- Opening Delimiter -

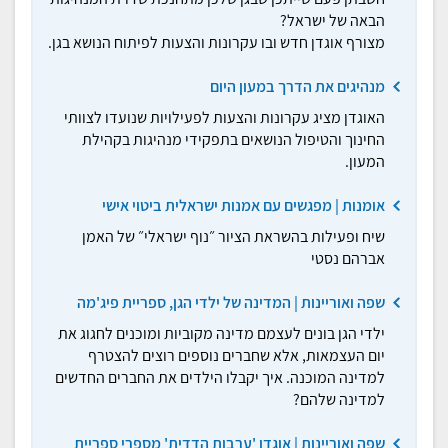
הבאה של ישראל?
מצורף אוגדן חדש ובו עקרונות והצעות לפיתוח הנושא בגן.
מנהיגים את הדרך במעון היום
האוגדן מציג עקרונות והצעות לפעילויות שנועדו לצוותי
החינוך והטיפול הנושאים בתפקידי מנהיגות בקהילת
המעון.
אומנות | מפגשים עם אמנות ישראלית ביטוי אישי
שיח ופעילות בהשראת הציור ״נוף ישראלי״ של האמן
אברהם נסטי
שפה ואוריינות | המדינה של ילדי הגן, ספריית פיג'מה
ילדי הגן בונים לעצמם מדינה מקוביות ומוכנים לחגוג את
יום העצמאות, אלא שחברים נוספים רוצים להצטרף
למדינה המוכנה. איך יקבלו הילדים את החברים החדשים
למדינה שלהם?
שפה ואוריינות | אוגדן 'ערבות הדדית' מספרי ספריית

- Closing Delimiter -

» **EXERCISE DESCRIPTION**: Filter the listing above by the word "והצעות"; copy each line that passes.

» **EXERCISE RESPONSE**:
מצורף אוגדן חדש ובו עקרונות והצעות לפיתוח הנושא בגן.
האוגדן מציג עקרונות והצעות לפעילויות שנועדו לצוותי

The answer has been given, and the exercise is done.